(Items from a data source)

________________________

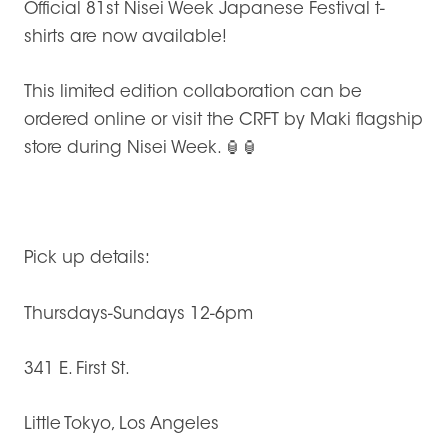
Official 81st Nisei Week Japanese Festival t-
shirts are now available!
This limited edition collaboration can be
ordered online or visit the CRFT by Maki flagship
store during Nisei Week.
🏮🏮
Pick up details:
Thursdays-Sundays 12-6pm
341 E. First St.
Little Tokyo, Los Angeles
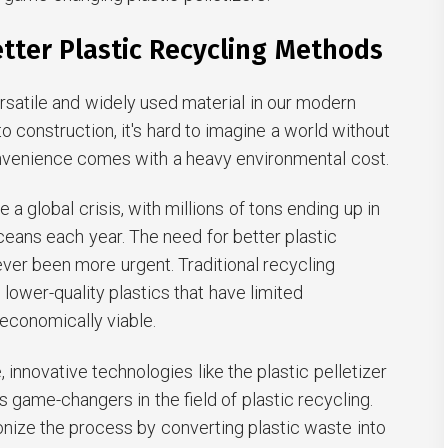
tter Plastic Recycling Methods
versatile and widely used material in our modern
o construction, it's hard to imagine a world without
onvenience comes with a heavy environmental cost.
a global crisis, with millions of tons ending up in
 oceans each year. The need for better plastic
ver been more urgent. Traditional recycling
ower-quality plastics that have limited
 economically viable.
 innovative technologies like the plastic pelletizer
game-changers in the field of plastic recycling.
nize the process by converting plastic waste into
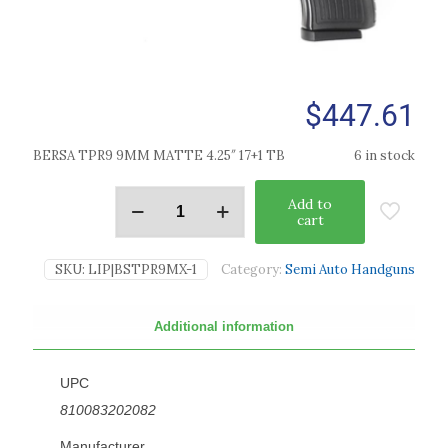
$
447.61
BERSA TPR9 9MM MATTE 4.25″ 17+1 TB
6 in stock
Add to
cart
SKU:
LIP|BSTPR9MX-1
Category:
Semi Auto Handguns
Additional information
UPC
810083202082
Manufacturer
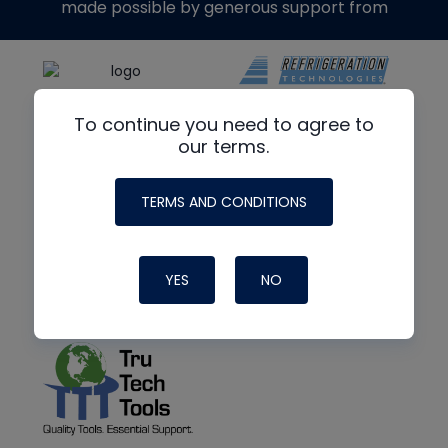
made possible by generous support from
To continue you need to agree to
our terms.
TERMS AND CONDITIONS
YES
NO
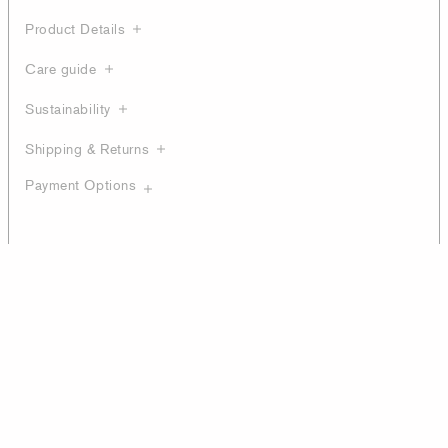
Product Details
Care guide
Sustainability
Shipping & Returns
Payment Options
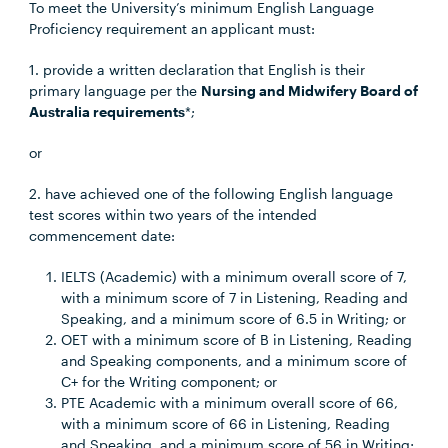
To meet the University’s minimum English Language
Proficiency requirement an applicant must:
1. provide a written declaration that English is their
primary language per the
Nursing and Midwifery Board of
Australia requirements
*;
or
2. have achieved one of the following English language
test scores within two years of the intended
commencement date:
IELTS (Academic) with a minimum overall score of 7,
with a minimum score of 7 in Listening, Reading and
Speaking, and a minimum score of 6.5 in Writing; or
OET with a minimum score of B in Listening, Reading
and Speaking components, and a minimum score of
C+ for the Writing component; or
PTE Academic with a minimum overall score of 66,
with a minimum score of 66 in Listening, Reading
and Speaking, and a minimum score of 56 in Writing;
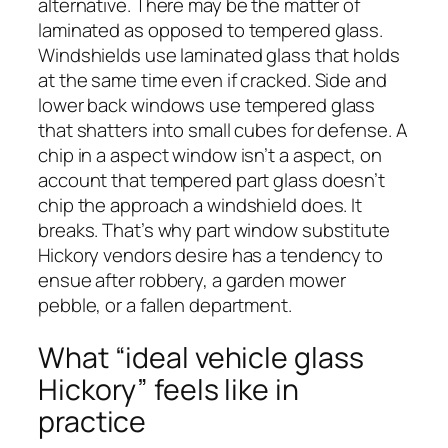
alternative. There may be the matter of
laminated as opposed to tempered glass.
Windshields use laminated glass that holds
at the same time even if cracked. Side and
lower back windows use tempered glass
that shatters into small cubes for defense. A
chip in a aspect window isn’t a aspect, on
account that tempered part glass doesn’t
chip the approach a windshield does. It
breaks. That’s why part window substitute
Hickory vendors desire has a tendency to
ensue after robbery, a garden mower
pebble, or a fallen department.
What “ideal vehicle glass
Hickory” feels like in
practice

________________________

* _Problem to work on_
Repeat the data word for word. Skip the pictures.

* _Output_
Official 81st Nisei Week Japanese Festival t-
shirts are now available!
This limited edition collaboration can be
ordered online or visit the CRFT by Maki flagship
store during Nisei Week.
🏮🏮
Pick up details:
Thursdays-Sundays 12-6pm
341 E. First St.
Little Tokyo, Los Angeles
tter Plastic Recycling Methods
versatile and widely used material in our modern
o construction, it's hard to imagine a world without
onvenience comes with a heavy environmental cost.
a global crisis, with millions of tons ending up in
 oceans each year. The need for better plastic
ver been more urgent. Traditional recycling
ower-quality plastics that have limited
 economically viable.
 innovative technologies like the plastic pelletizer
game-changers in the field of plastic recycling.
nize the process by converting plastic waste into
$
447.61
BERSA TPR9 9MM MATTE 4.25″ 17+1 TB
6 in stock
Add to
cart
SKU:
LIP|BSTPR9MX-1
Category:
Semi Auto Handguns
Additional information
UPC
810083202082
Manufacturer
made possible by generous support from
To continue you need to agree to
our terms.
TERMS AND CONDITIONS
YES
NO
Product Details
Care guide
Sustainability
Shipping & Returns
Payment Options
To meet the University’s minimum English Language
Proficiency requirement an applicant must:
1. provide a written declaration that English is their
primary language per the
Nursing and Midwifery Board of
Australia requirements
*;
or
2. have achieved one of the following English language
test scores within two years of the intended
commencement date:
IELTS (Academic) with a minimum overall score of 7,
with a minimum score of 7 in Listening, Reading and
Speaking, and a minimum score of 6.5 in Writing; or
OET with a minimum score of B in Listening, Reading
and Speaking components, and a minimum score of
C+ for the Writing component; or
PTE Academic with a minimum overall score of 66,
with a minimum score of 66 in Listening, Reading
and Speaking, and a minimum score of 56 in Writing;
alternative. There may be the matter of
laminated as opposed to tempered glass.
Windshields use laminated glass that holds
at the same time even if cracked. Side and
lower back windows use tempered glass
that shatters into small cubes for defense. A
chip in a aspect window isn’t a aspect, on
account that tempered part glass doesn’t
chip the approach a windshield does. It
breaks. That’s why part window substitute
Hickory vendors desire has a tendency to
ensue after robbery, a garden mower
pebble, or a fallen department.
What “ideal vehicle glass
Hickory” feels like in
practice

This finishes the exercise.